An interesting article in Wednesday's South Asia Times discusses the export from Pakistan of the manpower for the Great Jihad.
     From Australia to Europe to North America, a spate of arrests, trials and convictions has brought to the world's attention the growing threat posed by jihadis from Pakistan.
On June 5, the US Federal Bureau of Investigation (FBI) arrested a pair of Pakistani-Americans from the sleepy little farming town of Lodi, California. Hamid Hayat, 23, and his father, Umer Hayat, 47, were later charged with lying to the authorities regarding their connection with jihadi training camps. But the formal FBI affidavit contained the bombshell piece of information that the training camps in question were in Pakistan, not in the notorious tribal areas, but right outside the city of Rawalpindi, which also hosts the Pakistan army headquarters.
These busy mujahedeen gathering and training in the terror camps are bound for locales all over the world, including the branch of Lashkar-e-Taiba here in Virginia:
     In 2003, American authorities broke up a terrorist cell in the state of Virginia. During the subsequent trial, six men pleaded guilty, while three more were convicted of terrorism-related charges. The men, belonging to various ethnic backgrounds, admitted to being members of Lashkar-e-Taiba (LeT), the notorious Pakistani Salafist group that is also active in Indian Kashmir. The US government released their indictment, which laid out the dates and periods when they went to Pakistan to train in LeT's camps.

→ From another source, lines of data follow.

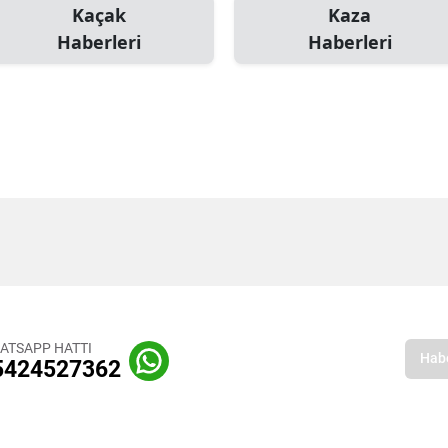
Kaçak
Kaza
Haberleri
Haberleri
ATSAPP HATTI
5424527362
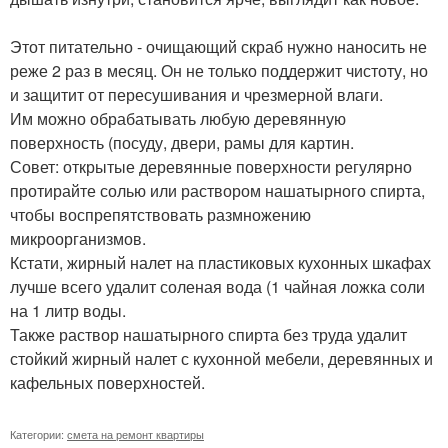
Этот питательно - очищающий скраб нужно наносить не
реже 2 раз в месяц. Он не только поддержит чистоту, но
и защитит от пересушивания и чрезмерной влаги.
Им можно обрабатывать любую деревянную
поверхность (посуду, двери, рамы для картин.
Совет: открытые деревянные поверхности регулярно
протирайте солью или раствором нашатырного спирта,
чтобы воспрепятствовать размножению
микроорганизмов.
Кстати, жирный налет на пластиковых кухонных шкафах
лучше всего удалит соленая вода (1 чайная ложка соли
на 1 литр воды.
Также раствор нашатырного спирта без труда удалит
стойкий жирный налет с кухонной мебели, деревянных и
кафельных поверхностей.
Категории:
смета на ремонт квартиры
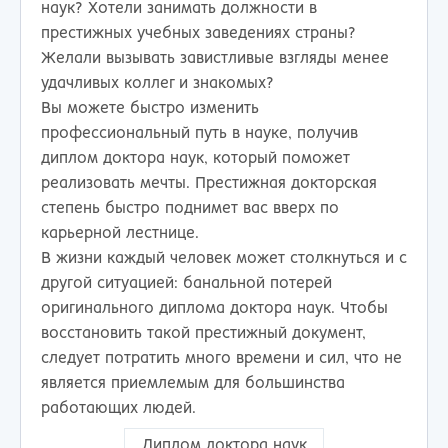
наук? Хотели занимать должности в
престижных учебных заведениях страны?
Желали вызывать завистливые взгляды менее
удачливых коллег и знакомых?
Вы можете быстро изменить
профессиональный путь в науке, получив
диплом доктора наук, который поможет
реализовать мечты. Престижная докторская
степень быстро поднимет вас вверх по
карьерной лестнице.
В жизни каждый человек может столкнуться и с
другой ситуацией: банальной потерей
оригинального диплома доктора наук. Чтобы
восстановить такой престижный документ,
следует потратить много времени и сил, что не
является приемлемым для большинства
работающих людей.
Диплом доктора наук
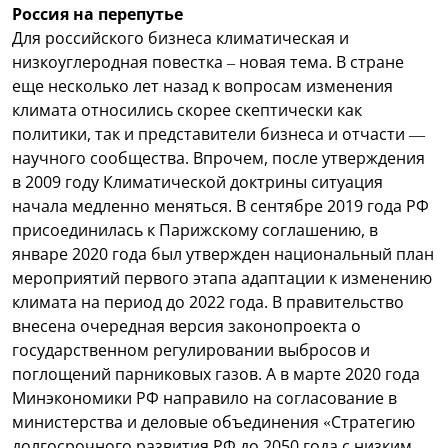
Россия на перепутье
Для российского бизнеса климатическая и
низкоуглеродная повестка – новая тема. В стране
еще несколько лет назад к вопросам изменения
климата относились скорее скептически как
политики, так и представители бизнеса и отчасти —
научного сообщества. Впрочем, после утверждения
в 2009 году Климатической доктрины ситуация
начала медленно меняться. В сентябре 2019 года РФ
присоединилась к Парижскому соглашению, в
январе 2020 года был утвержден национальный план
мероприятий первого этапа адаптации к изменению
климата на период до 2022 года. В правительство
внесена очередная версия законопроекта о
государственном регулировании выбросов и
поглощений парниковых газов. А в марте 2020 года
Минэкономики РФ направило на согласование в
министерства и деловые объединения «Стратегию
долгосрочного развития РФ до 2050 года с низким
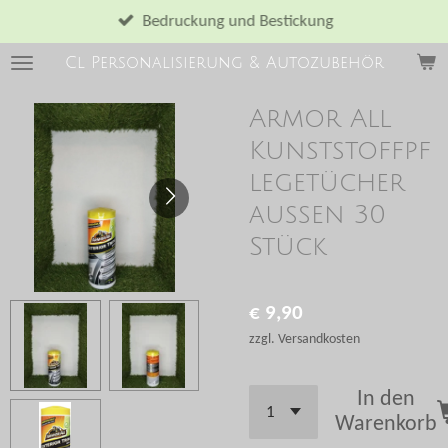
Zum
Bedruckung und Bestickung
Hauptinhalt
Cl Personalisierung & Autozubehör
springen
Armor All
Kunststoffpf
legetücher
aussen 30
Stück
€ 9,90
zzgl. Versandkosten
In den
Warenkorb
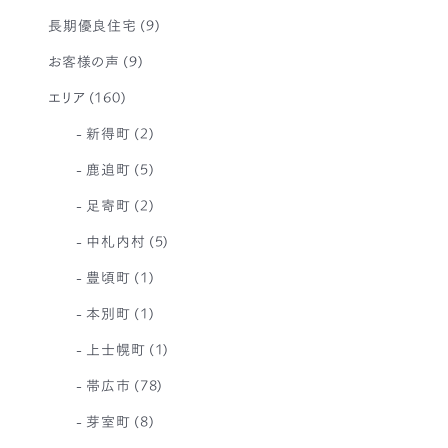
長期優良住宅
(9)
お客様の声
(9)
エリア
(160)
新得町
(2)
鹿追町
(5)
足寄町
(2)
中札内村
(5)
豊頃町
(1)
本別町
(1)
上士幌町
(1)
帯広市
(78)
芽室町
(8)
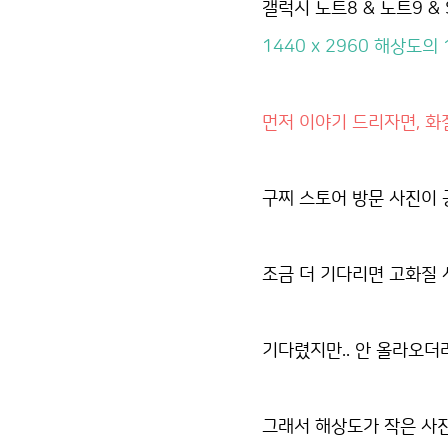
갤럭시 노트8 & 노트9 & S
1440 x 2960 해상도의 
먼저 이야기 드리자면, 화
구찌 스토어 방문 사진이
조금 더 기다리면 고화질 
기다렸지만.. 안 올라오더라
그래서 해상도가 작은 사진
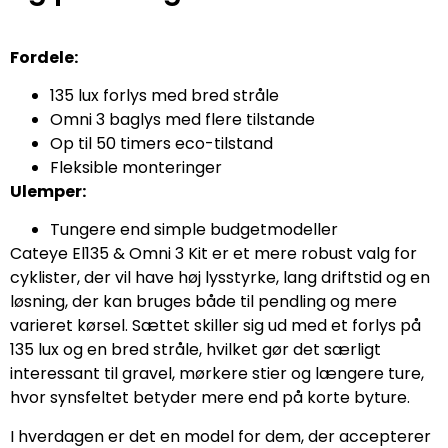
Fordele:
135 lux forlys med bred stråle
Omni 3 baglys med flere tilstande
Op til 50 timers eco-tilstand
Fleksible monteringer
Ulemper:
Tungere end simple budgetmodeller
Cateye El135 & Omni 3 Kit er et mere robust valg for
cyklister, der vil have høj lysstyrke, lang driftstid og en
løsning, der kan bruges både til pendling og mere
varieret kørsel. Sættet skiller sig ud med et forlys på
135 lux og en bred stråle, hvilket gør det særligt
interessant til gravel, mørkere stier og længere ture,
hvor synsfeltet betyder mere end på korte byture.
I hverdagen er det en model for dem, der accepterer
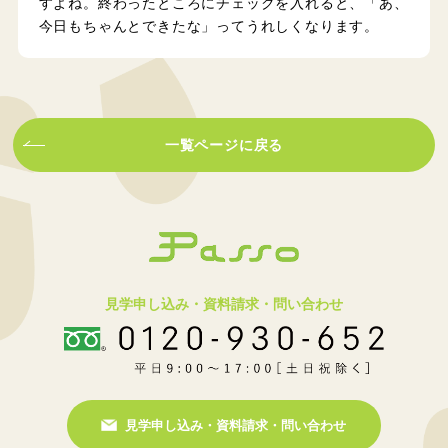
すよね。終わったところにチェックを入れると、「あ、
今日もちゃんとできたな」ってうれしくなります。
一覧ページに戻る
見学申し込み・資料請求・問い合わせ
見学申し込み・資料請求・問い合わせ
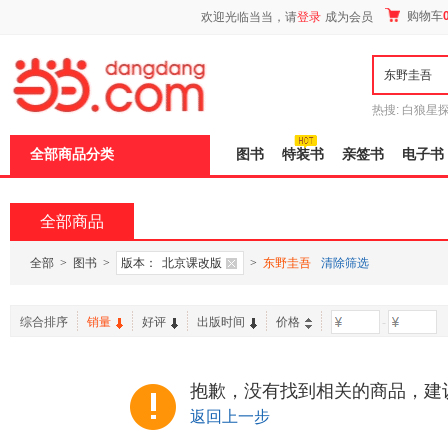
新
购物车
欢迎光临当当，请
登录
成为会员
窗
口
打
开
无
障
热搜:
白狼星
碍
师3
重建秦
说
全部商品分类
图书
特装书
亲签书
电子书
明
页
面,
按
全部商品
Ctrl
加
波
全部
>
图书
>
版本：
北京课改版
>
东野圭吾
清除筛选
浪
键
打
综合排序
销量
好评
出版时间
价格
-
开
导
盲
模
抱歉，没有找到相关的商品，建
式
返回上一步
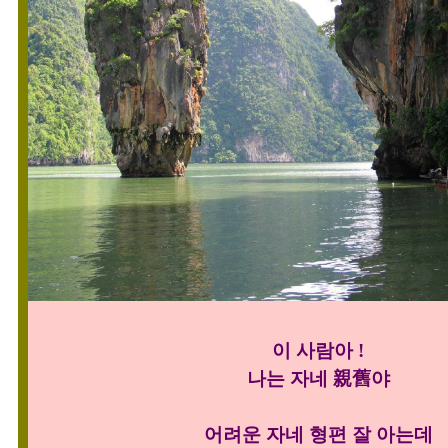
이 사람아 !
나는 자네 親舊야
어려운 자네 형편 잘 아는데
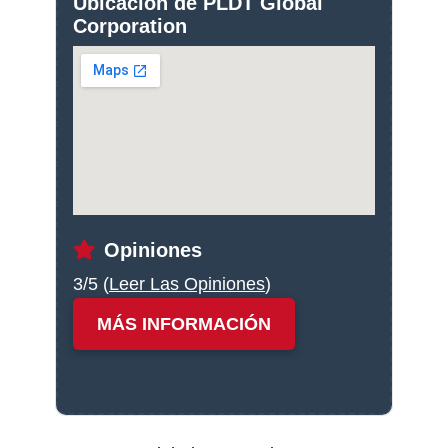
Ubicación de PLDT Global
Corporation
Opiniones
3/5 (
Leer Las Opiniones
)
MÁS INFORMACIÓN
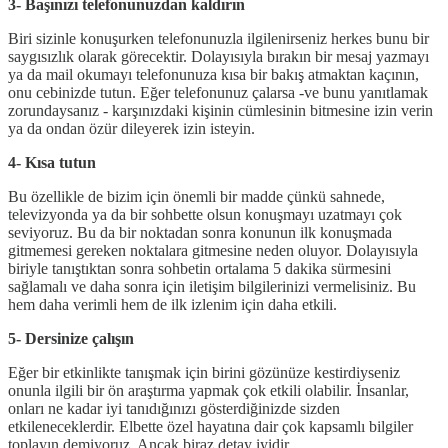
3- Başınızı telefonunuzdan kaldırın
Biri sizinle konuşurken telefonunuzla ilgilenirseniz herkes bunu bir
saygısızlık olarak görecektir. Dolayısıyla bırakın bir mesaj yazmayı
ya da mail okumayı telefonunuza kısa bir bakış atmaktan kaçının,
onu cebinizde tutun. Eğer telefonunuz çalarsa -ve bunu yanıtlamak
zorundaysanız - karşınızdaki kişinin cümlesinin bitmesine izin verin
ya da ondan özür dileyerek izin isteyin.
4- Kısa tutun
Bu özellikle de bizim için önemli bir madde çünkü sahnede,
televizyonda ya da bir sohbette olsun konuşmayı uzatmayı çok
seviyoruz. Bu da bir noktadan sonra konunun ilk konuşmada
gitmemesi gereken noktalara gitmesine neden oluyor. Dolayısıyla
biriyle tanıştıktan sonra sohbetin ortalama 5 dakika sürmesini
sağlamalı ve daha sonra için iletişim bilgilerinizi vermelisiniz. Bu
hem daha verimli hem de ilk izlenim için daha etkili.
5- Dersinize çalışın
Eğer bir etkinlikte tanışmak için birini gözünüze kestirdiyseniz
onunla ilgili bir ön araştırma yapmak çok etkili olabilir. İnsanlar,
onları ne kadar iyi tanıdığınızı gösterdiğinizde sizden
etkileneceklerdir. Elbette özel hayatına dair çok kapsamlı bilgiler
toplayın demiyoruz. Ancak biraz detay iyidir.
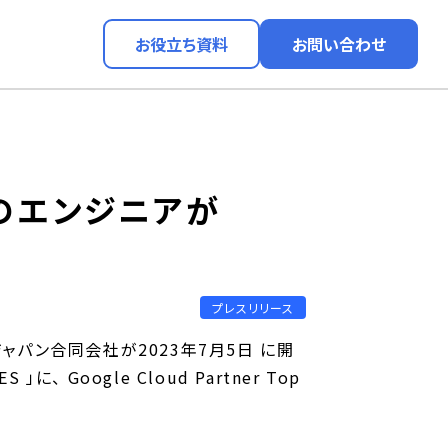
お役立ち資料
お問い合わせ
受賞のエンジニアが
プレスリリース
ャパン合同会社が2023年7月5日 に開
、 Google Cloud Partner Top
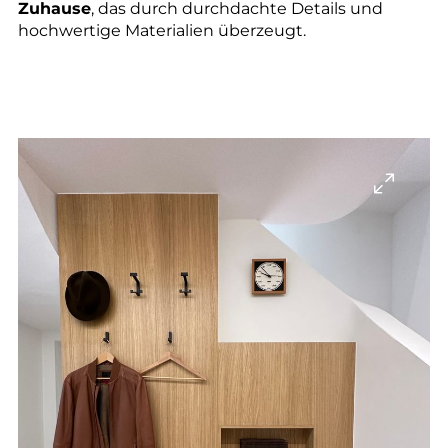
Zuhause
, das durch durchdachte Details und
hochwertige Materialien überzeugt.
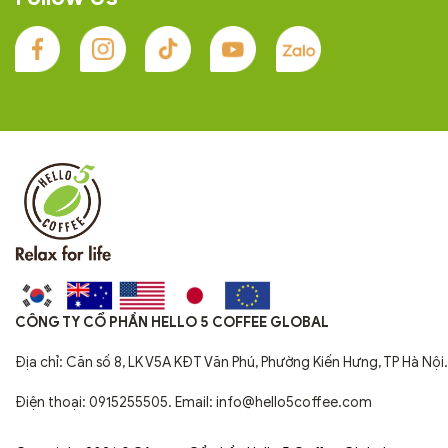
CÔNG TY CỔ PHẦN HELLO 5 COFFEE GLOBAL
Địa chỉ: Căn số 8, LK V5A KĐT Văn Phú, Phường Kiến Hưng, TP Hà Nội.
Điện thoại: 0915255505. Email: info@hello5coffee.com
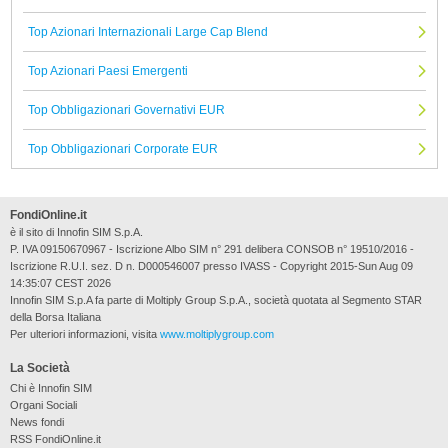
Top Azionari Internazionali Large Cap Blend
Top Azionari Paesi Emergenti
Top Obbligazionari Governativi EUR
Top Obbligazionari Corporate EUR
FondiOnline.it
è il sito di Innofin SIM S.p.A.
P. IVA 09150670967 - Iscrizione Albo SIM n° 291 delibera CONSOB n° 19510/2016 -
Iscrizione R.U.I. sez. D n. D000546007 presso IVASS - Copyright 2015-Sun Aug 09
14:35:07 CEST 2026
Innofin SIM S.p.A fa parte di Moltiply Group S.p.A., società quotata al Segmento STAR
della Borsa Italiana
Per ulteriori informazioni, visita
www.moltiplygroup.com
La Società
Chi è Innofin SIM
Organi Sociali
News fondi
RSS FondiOnline.it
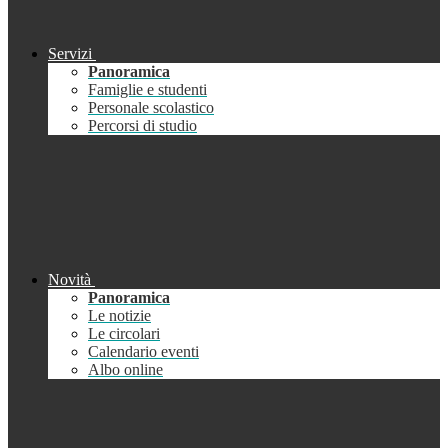
Servizi
Panoramica
Famiglie e studenti
Personale scolastico
Percorsi di studio
Novità
Panoramica
Le notizie
Le circolari
Calendario eventi
Albo online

An amusing detail is the Pakistani government’s version of the “I didn’t hit him, and besides he hit me first” defense:
     For its part, the Pakistani government denies that there are any terrorist camps in its territory. However, even Pakistan's Foreign Minister Khurshid Kasuri recently admitted during questioning that there were LeT terror camps in Pakistan, but insisted that the government had closed them down. The jihadi groups themselves, which still operate under new names despite being "banned", regularly publish magazines and newsletters that give out the phone numbers and addresses of their recruiters. Many former Pakistani officials have also pointed out that the Pakistan government's denials lack credibility. They note that Pakistan's continued support of Kashmir jihadi elements effectively torpedoes any chances of removing al-Qaeda from Pakistan, since jihadi groups do not tend to distinguish between Kashmir, Afghanistan and the West. "To these tanzeems [outfits], Hindus, Jews and Christians are all the same type of enemy," one Pakistani expert based in the West noted.
Note that the Pakistani official is echoing the assertion that we have been making here for so long: from the point of view of the Great Islamic Jihad, we are all kufr. Jews, Christians, Hindus, atheists — same thing.